An MLP with at least one hidden layer and a sufficient number of neurons is a universal function approximator, as proven by the universal approximation theorem. This means that it can, in theory, learn any continuous function to an arbitrary level of accuracy, given enough neurons and data.

### Non-linear Activation Functions

Non-linear activation functions are crucial in MLPs (and neural networks), as they allow the network to capture complex patterns and interactions in the data. Without non-linearity, a neural network, regardless of how many layers it had, would still behave like a single-layer perceptron, only capable of modeling linear separations.

A few common non-linear activation functions include:

![sigmoid_tanh](../assets/sigmoid_tanh.jpeg)

1. **Sigmoid Function**:
   $$ \sigma(x) = \frac{1}{1 + e^{-x}} $$
   The sigmoid function squashes the input values to be between 0 and 1, which can be interpreted as probabilities.
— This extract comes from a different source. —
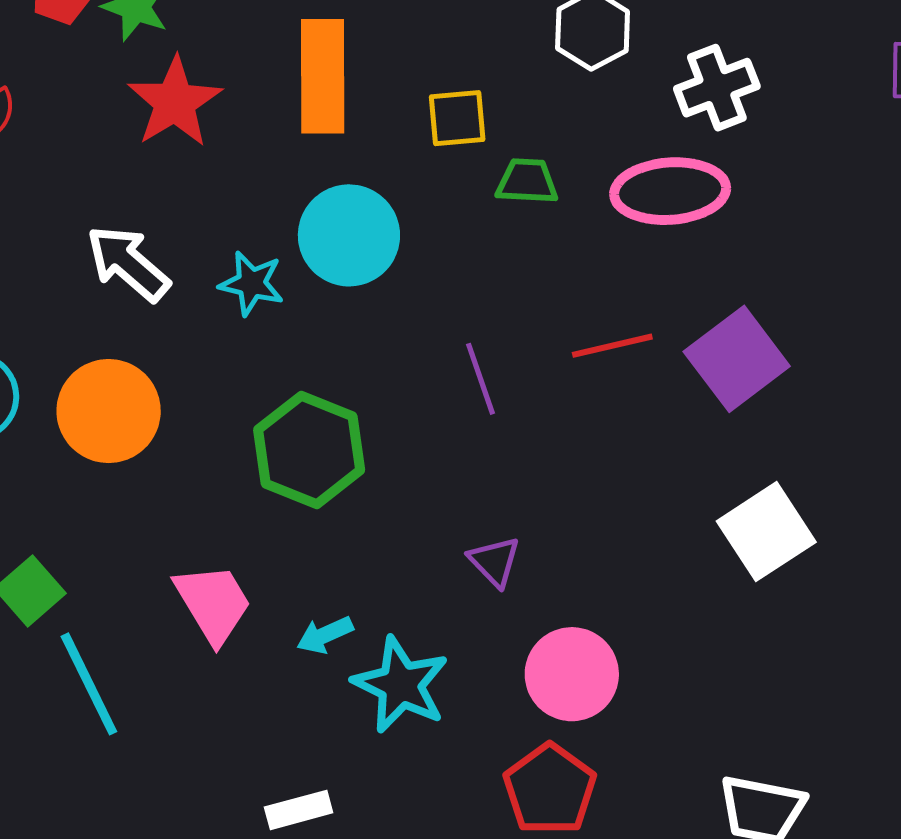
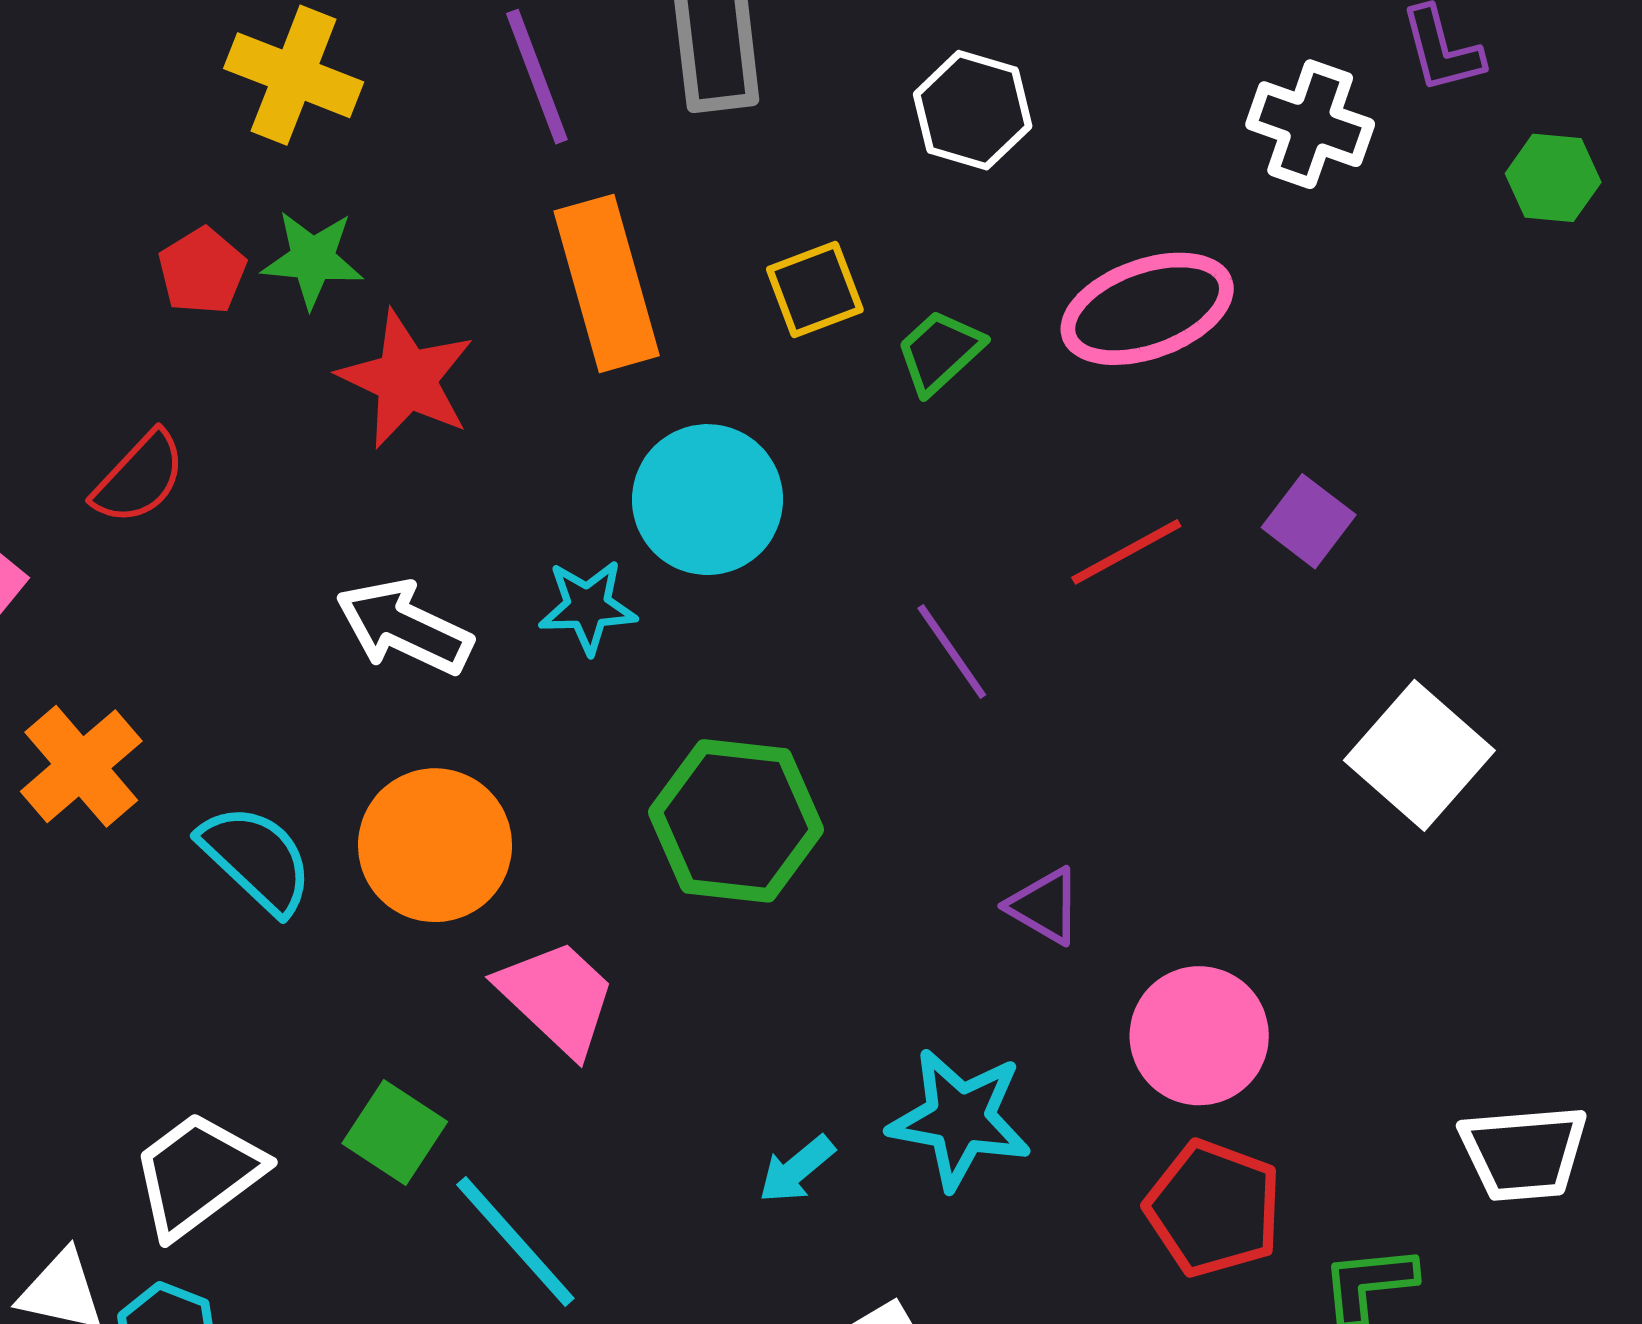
white cross: (717, 88) -> (1310, 124), moved, turned -34
green trapezoid: (527, 181) -> (940, 352), turned -30
purple square: (737, 359) -> (1309, 521), size x0.6
pink trapezoid: (213, 603) -> (557, 997), moved
cyan arrow: (325, 635) -> (797, 1169), moved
It is often used for the output layer in binary classification problems.

2. **Hyperbolic Tangent Function (tanh)**:
   $$ \tanh(x) = \frac{e^{x} - e^{-x}}{e^{x} + e^{-x}} $$
   The tanh function outputs values between -1 and 1. It is zero-centered, which generally helps with the convergence during training.
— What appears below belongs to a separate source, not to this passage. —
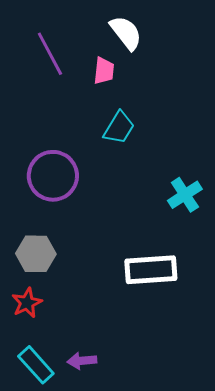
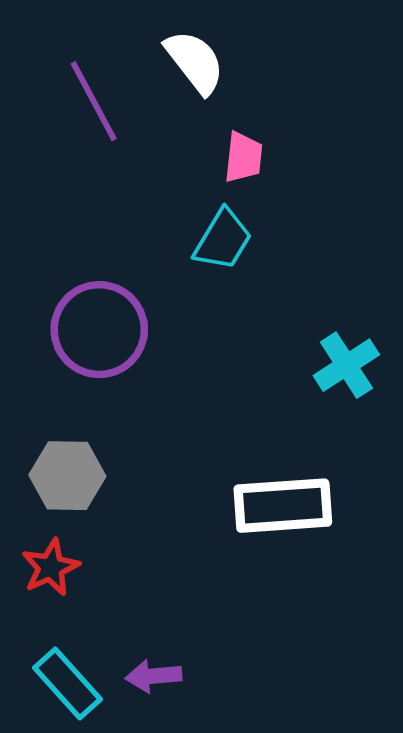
white semicircle: (126, 33) -> (195, 62), moved
pink trapezoid: (104, 71) -> (243, 157), moved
3. **Rectified Linear Unit (ReLU)**:
   $$ \text{ReLU}(x) = \max(0, x) $$
   The ReLU function outputs the input directly if it is positive, otherwise, it outputs zero. It has become the default activation function for many types of neural networks because it helps with faster training and reduces the likelihood of vanishing gradients.
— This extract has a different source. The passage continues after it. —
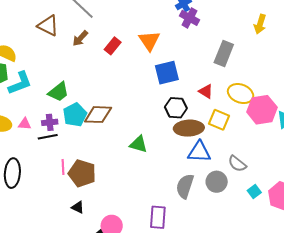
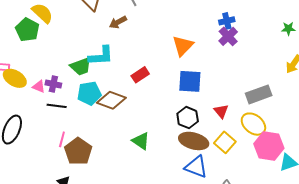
red rectangle: (113, 46) -> (140, 75), moved
gray rectangle: (224, 53) -> (259, 94), moved, turned 30
cyan L-shape: (20, 83) -> (101, 56), moved
purple cross: (50, 122) -> (53, 84), moved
![relu](../assets/relu.png)

### Backpropagation Training

Backpropagation is the algorithm used for training neural networks, including MLPs. It consists of two main phases: the forward pass and the backward pass.

1. **Forward Pass (Feed-Forward)**:
   During the forward pass, the input data is passed through the network layer by layer until the output layer is reached. The output is then used to compute the loss function, which measures the difference between the network's prediction and the actual target values. A common choice for the loss function in classification tasks is the cross-entropy loss.

![ff](../assets/feedforward.png)

<br>

2. **Backward Pass (Backpropagation)**:

![bp](../assets/backprop.png)

   In the backward pass, gradients of the loss function with respect to the network's weights are computed using the chain rule of calculus, in a process known as *gradient descent*.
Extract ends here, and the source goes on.